Его ярость начала понемногу утихать, по мере того как он преувеличивал все больше и больше, обливая презрением всех без разбора, и так несправедливо, что сам уже перестал верить своим словам. Если это все так, зачем же ты пришел сюда? Это не так, и ты прекрасно это знаешь. Вспомни, сколько есть настоящих людей. Вспомни, сколько есть замечательных людей. Ему стало тошно от собственной несправедливости. Он ненавидел несправедливость не меньше, чем жестокость, и ярость слепила ему глаза, но наконец злоба стала утихать, красная, черная, слепящая, смертоносная злоба исчезла совсем, и в мыслях у него появилась та пустота, спокойствие, четкость, холодная ясность, какая бывает после близости с женщиной, которую не любишь.

— А ты, бедный мой зайчонок, — сказал он, повернувшись к Марии, которая улыбнулась во сне и прижалась к нему теснее. — Если бы ты заговорила со мной минуту назад, я бы тебя ударил. Какие мы, мужчины, скоты, когда разозлимся. — Теперь он лежал, тесно прижавшись к девушке, обняв ее, уткнувшись подбородком ей в плечо, и, лежа так, соображал, что ему надо будет сделать и как именно он это сделает.

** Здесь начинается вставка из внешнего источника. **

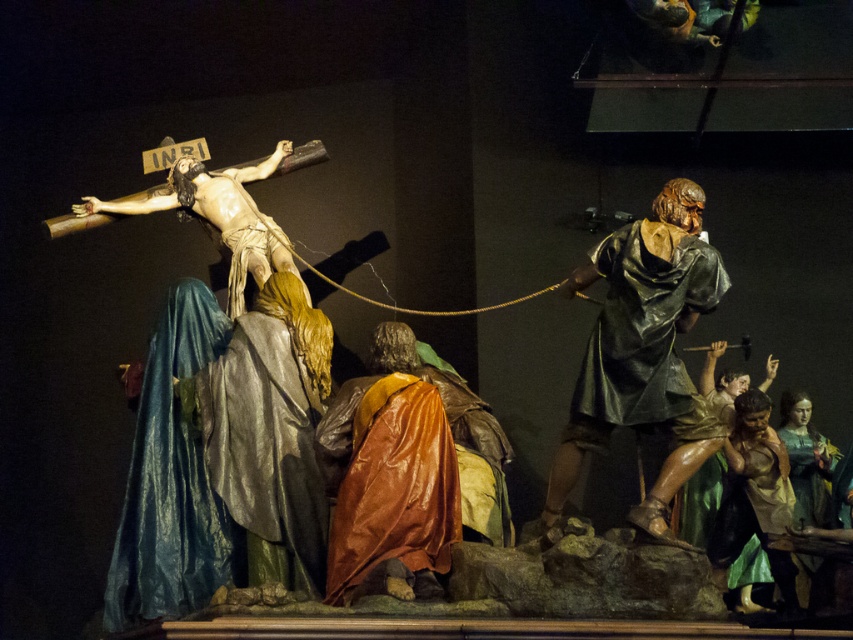 You are an art student analyzing the composition of this religious artwork. You notice the smooth wood crucifix at upper left and the smooth green fabric at lower right. Which object occupies a more prominent vertical position in the artwork?

The smooth wood crucifix at upper left is much taller as smooth green fabric at lower right, so it occupies a more prominent vertical position in the artwork.

You are an art student analyzing the composition of this religious artwork. You notice two elements in the scene, the shiny bronze helmet at right and the smooth wood crucifix at upper left. Based on their positions, which one is located to the east if the artwork is oriented with the crucifixion scene facing north?

The shiny bronze helmet at right is to the right of smooth wood crucifix at upper left. Since the artwork is oriented north, the right side would correspond to east. Therefore, the shiny bronze helmet at right is located to the east. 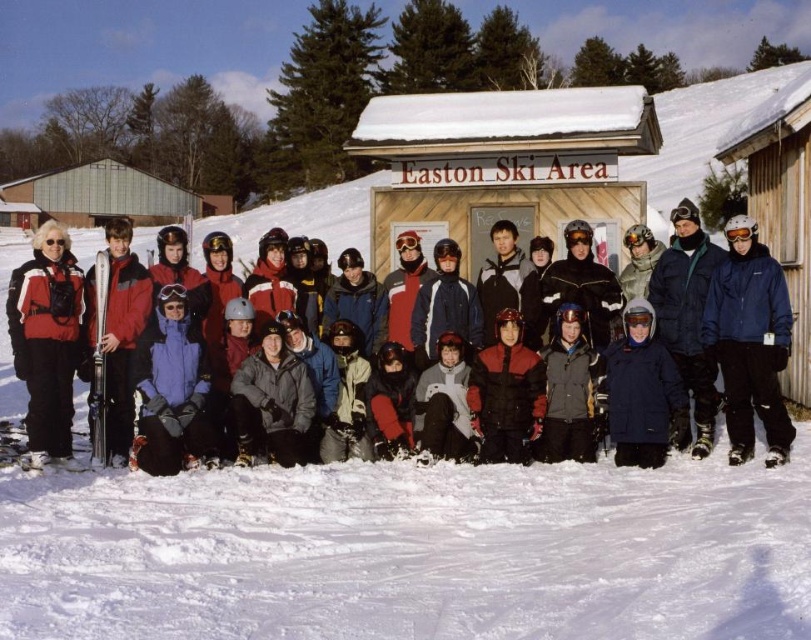 Question: Is blue waterproof jacket at right wider than brushed metal hut at upper left?

Choices:
 (A) yes
 (B) no

Answer: (B)

Question: Where is wooden sign at center located in relation to matte red jacket at left in the image?

Choices:
 (A) above
 (B) below

Answer: (A)

Question: Which of the following is the farthest from the observer?

Choices:
 (A) (59, 339)
 (B) (311, 218)

Answer: (B)

Question: Observing the image, what is the correct spatial positioning of blue waterproof jacket at right in reference to matte red jacket at left?

Choices:
 (A) right
 (B) left

Answer: (A)

Question: Estimate the real-world distances between objects in this image. Which object is closer to the matte black jacket at center?

Choices:
 (A) blue waterproof jacket at right
 (B) wooden sign at center
 (C) brushed metal hut at upper left
 (D) matte red jacket at left

Answer: (C)

Question: Which object is the closest to the brushed metal hut at upper left?

Choices:
 (A) matte red jacket at left
 (B) matte black jacket at center

Answer: (B) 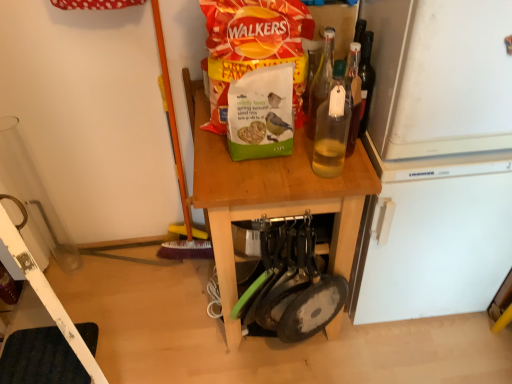 Locate an element on the screen. Image resolution: width=512 pixels, height=384 pixels. vacant area in front of white matte refrigerator at right is located at coordinates click(423, 360). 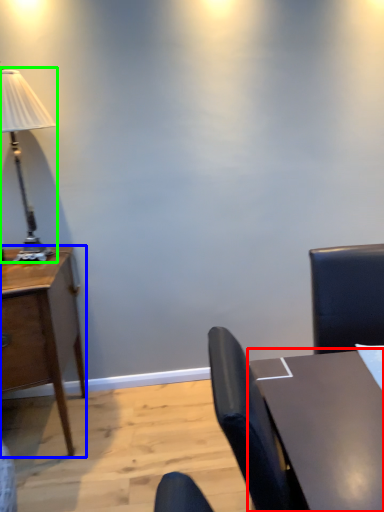 Question: Which is nearer to the table (highlighted by a red box)? desk (highlighted by a blue box) or lamp (highlighted by a green box).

И не так уж все плохо, думал он. Совсем не так уж плохо. Я не знаю, приходилось ли кому-нибудь делать подобные штуки раньше. Но после нас это будут делать, и при таких же трудных обстоятельствах, — люди найдутся. Если только мы сами сделаем это и другие об этом узнают. Да, если другие узнают. Если только им не придется ломать себе голову над тем, как мы это сделали. Нас очень мало, но тревожиться из-за этого нечего. Я взорву мост и с тем, что у нас осталось. А как хорошо, что я перестал злиться. Ведь я чуть не задохнулся, все равно как от сильного ветра. Злость — тоже роскошь, которую нельзя себе позволить.

— Все рассчитано, guapa, — чуть слышно сказал он Марии в плечо. — Тебя это не коснулось. Ты даже ничего не знала. Мы погибнем, но мост взорвем. Тебе ни о чем не пришлось тревожиться. Это не бог весть какой свадебный подарок. Но ведь говорят же, что нет ничего дороже крепкого сна. Ты крепко спала всю ночь. Может быть, ты наденешь свой сон на палец как обручальное кольцо. Спи, guapa. Спи крепко, любимая. Я не стану будить тебя. Это все, что я могу сейчас для тебя сделать.

Он лежал, легко обнимая ее, чувствуя ее дыхание, чувствуя, как бьется ее сердце, и следил за временем по своим ручным часам.

36

Подойдя к расположению республиканских войск, Андрес окликнул часовых. Точнее, он лег на землю там, где склон крутым обрывом шел вниз от тройного пояса колючей проволоки, и крикнул, подняв голову к валу из камней и земли. Сплошной оборонительной линии здесь не было, и в темноте он мог бы пройти мимо этого пункта в глубь территории, занятой республиканскими войсками, прежде чем его бы остановили. Но ему казалось, что проделать все это здесь будет безопаснее и проще.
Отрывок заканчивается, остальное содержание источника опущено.